Whatever happened to banks? Or savings bonds? Or how about wall safes—with real locks and everything?
See, the U.S. government tends to get curious when it discovers that you've got sacks of loose cash stuffed under your waterbed.The government tends to wonder if the money is profit from some questionable enterprise of the type that goes down on a semi-hourly basis on the streets of South Florida.
True, stacks of cash are pleasant to count, fondle and gaze upon—but they can also bring heartache and remorse. The second worst thing that can happen is that some lucky burglar will discover your secret cubbyhole and make off with your entire life's fortune.
The first worst thing that can happen is that you'll be hauled into court and questioned relentlessly about where all the dough came from.
When that dreadful day comes, this is what you do:
1. Don't say a word about stashing the cash in shoe boxes. Shoe boxes are out. Same goes for cookie jars, suitcases, socks, sofas and pianos. Be creative. Tell the jury you hid the money in a tuba.
2. Be careful when
identifying which beloved relative gave you all that cash. For example, don't get up on the witness stand and say you got $50,000 from your great-uncle Louie, who makes $3.75 an hour scraping chewing gum off the Metrorail stations.

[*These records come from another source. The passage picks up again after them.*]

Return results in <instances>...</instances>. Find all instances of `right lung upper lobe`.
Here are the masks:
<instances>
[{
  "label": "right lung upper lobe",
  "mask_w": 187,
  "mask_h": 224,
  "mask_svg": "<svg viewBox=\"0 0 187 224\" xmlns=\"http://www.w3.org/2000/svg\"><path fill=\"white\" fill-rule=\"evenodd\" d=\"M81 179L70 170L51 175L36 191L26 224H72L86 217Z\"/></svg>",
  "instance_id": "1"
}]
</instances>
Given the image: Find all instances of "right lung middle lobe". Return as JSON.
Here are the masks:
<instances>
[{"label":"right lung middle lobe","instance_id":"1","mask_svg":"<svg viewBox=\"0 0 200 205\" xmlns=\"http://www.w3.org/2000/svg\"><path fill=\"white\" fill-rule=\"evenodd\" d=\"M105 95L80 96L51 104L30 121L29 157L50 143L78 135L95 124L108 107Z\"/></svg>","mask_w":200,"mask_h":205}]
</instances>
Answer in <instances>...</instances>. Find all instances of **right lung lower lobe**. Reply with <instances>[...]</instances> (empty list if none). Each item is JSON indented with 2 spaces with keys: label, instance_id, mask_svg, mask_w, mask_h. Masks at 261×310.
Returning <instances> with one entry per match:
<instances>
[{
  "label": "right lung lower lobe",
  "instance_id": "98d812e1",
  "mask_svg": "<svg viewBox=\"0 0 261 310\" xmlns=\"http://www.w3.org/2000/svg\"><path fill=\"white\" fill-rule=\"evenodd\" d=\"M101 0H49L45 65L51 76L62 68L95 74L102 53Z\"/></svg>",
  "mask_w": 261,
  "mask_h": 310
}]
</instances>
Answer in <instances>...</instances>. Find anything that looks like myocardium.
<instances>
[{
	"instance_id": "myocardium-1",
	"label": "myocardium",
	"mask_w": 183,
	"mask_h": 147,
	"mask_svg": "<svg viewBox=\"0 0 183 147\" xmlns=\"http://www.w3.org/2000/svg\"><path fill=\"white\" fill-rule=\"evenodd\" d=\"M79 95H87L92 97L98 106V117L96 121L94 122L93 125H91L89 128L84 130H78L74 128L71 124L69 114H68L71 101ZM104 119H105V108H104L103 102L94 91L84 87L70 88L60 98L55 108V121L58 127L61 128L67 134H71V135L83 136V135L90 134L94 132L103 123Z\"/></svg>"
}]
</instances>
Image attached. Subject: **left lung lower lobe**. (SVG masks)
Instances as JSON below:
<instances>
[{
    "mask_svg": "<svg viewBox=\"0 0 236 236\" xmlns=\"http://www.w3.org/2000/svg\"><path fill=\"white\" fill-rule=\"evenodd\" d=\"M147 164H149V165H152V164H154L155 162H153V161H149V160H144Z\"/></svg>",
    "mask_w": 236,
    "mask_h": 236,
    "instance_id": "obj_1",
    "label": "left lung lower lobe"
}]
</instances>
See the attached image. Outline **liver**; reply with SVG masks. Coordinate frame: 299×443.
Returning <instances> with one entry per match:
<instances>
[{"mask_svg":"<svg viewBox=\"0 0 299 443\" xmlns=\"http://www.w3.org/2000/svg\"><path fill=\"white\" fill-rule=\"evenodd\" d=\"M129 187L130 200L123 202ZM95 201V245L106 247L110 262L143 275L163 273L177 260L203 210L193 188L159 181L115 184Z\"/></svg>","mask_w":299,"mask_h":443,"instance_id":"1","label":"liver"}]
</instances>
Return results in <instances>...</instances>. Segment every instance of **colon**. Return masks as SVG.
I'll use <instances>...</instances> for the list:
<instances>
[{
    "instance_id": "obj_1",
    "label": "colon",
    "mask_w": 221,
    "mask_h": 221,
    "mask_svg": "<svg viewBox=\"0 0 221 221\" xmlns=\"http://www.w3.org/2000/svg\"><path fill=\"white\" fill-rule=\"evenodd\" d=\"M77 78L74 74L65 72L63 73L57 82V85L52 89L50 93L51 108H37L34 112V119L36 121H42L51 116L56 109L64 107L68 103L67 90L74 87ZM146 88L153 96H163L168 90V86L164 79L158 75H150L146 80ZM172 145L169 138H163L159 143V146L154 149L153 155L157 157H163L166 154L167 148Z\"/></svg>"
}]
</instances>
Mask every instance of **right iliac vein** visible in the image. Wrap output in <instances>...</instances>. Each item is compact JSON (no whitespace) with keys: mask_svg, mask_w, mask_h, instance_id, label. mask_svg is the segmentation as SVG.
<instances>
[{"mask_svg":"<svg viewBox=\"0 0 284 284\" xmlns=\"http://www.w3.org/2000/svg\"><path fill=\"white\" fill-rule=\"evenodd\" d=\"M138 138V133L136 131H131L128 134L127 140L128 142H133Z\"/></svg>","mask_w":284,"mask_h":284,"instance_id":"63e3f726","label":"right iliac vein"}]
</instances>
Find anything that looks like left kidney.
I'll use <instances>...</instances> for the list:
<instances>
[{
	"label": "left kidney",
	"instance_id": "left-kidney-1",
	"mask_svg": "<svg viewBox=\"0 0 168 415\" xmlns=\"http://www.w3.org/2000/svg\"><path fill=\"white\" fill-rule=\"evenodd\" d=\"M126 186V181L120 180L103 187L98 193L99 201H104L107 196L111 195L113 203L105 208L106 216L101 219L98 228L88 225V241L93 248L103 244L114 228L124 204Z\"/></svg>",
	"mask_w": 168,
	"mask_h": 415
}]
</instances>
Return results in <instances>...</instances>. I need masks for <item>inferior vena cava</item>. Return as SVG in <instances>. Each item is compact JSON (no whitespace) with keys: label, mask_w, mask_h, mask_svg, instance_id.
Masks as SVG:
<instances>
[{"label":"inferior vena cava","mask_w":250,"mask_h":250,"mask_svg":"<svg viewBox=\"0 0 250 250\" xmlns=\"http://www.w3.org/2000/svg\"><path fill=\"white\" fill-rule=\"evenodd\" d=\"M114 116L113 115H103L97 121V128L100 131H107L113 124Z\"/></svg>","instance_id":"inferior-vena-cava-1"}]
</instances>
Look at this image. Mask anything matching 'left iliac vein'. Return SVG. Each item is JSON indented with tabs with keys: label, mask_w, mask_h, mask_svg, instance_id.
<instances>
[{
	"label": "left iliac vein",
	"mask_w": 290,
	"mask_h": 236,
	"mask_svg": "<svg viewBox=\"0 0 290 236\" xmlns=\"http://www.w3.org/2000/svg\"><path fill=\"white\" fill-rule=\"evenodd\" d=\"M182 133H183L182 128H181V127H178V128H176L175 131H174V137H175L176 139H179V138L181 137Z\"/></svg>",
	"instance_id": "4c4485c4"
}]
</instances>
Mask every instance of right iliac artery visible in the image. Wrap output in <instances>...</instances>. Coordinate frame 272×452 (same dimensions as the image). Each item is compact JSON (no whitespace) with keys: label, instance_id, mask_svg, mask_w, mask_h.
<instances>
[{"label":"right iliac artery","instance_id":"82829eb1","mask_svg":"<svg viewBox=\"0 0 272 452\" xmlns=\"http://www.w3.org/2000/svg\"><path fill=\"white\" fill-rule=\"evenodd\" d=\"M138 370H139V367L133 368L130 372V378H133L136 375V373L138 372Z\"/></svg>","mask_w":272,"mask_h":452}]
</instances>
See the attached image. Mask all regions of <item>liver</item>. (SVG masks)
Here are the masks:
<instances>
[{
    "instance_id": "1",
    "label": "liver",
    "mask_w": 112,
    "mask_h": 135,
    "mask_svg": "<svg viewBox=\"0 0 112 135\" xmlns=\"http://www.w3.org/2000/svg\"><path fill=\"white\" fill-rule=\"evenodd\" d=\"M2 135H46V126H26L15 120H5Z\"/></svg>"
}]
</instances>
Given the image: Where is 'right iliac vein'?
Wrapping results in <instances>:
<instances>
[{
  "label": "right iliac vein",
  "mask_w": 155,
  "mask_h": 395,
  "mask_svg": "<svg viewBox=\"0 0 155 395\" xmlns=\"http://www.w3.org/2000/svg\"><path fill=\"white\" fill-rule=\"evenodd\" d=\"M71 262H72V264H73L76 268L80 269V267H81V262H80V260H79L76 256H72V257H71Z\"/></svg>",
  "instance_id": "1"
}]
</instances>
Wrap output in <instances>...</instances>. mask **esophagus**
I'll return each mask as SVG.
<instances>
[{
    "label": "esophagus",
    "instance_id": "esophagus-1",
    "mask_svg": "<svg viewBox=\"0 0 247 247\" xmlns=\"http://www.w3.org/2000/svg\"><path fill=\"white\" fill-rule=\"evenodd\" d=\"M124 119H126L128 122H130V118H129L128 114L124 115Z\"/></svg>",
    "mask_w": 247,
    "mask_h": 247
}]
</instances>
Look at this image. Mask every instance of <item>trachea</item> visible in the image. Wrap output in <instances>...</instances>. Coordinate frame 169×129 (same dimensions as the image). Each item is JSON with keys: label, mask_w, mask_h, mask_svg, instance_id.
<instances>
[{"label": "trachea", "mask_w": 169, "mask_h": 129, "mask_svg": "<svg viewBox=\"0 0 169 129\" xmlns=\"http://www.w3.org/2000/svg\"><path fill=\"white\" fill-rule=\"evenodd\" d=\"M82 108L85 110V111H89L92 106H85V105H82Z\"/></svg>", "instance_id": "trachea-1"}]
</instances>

3. When asked what you planned to do with the cash (besides blowing it on giant-screen TVs and gaudy sports cars), tell them you intended to donate half to the Oliver North Legal Defense Fund and half to the Rev. Oral Roberts, so he won't keel over dead in March like he promised.
A Miami jury just might buy this. What happens to you is up to them. What happens to the remainder of your precious nest egg is obvious.
No matter how large, it will still fit nicely into your lawyer's briefcase.
Here's a quiz for potential federal jurors
January 23, 1987
Snide jokes overheard in the wake of the big mistrial: "What's the difference between the Miami River Cops jury and a sack of rocks?"
"Rocks don't snore."
Or: "How many Miami River jurors does it take to change a light bulb?"
"All of them, plus a bailiff to read the directions." To avoid this sort of embarrassment, all potential jurors in Miami federal court should henceforth be required to take the following quiz. To pass, a score of 100 percent is required.
In other words, no wrong answers are allowed.
In other words, every question must be answered correctly.
In other words, NO MISTAKES ARE PERMITTED. GOT IT??? Sure you do.
1. Billy has 12 apples. He gives four apples to Susan. How many apples does Billy have now?
a) Eight.
b) None.
c) Four—no, seven! Did we say seven? No … wait … OK, you said apples, right? So … what was the question?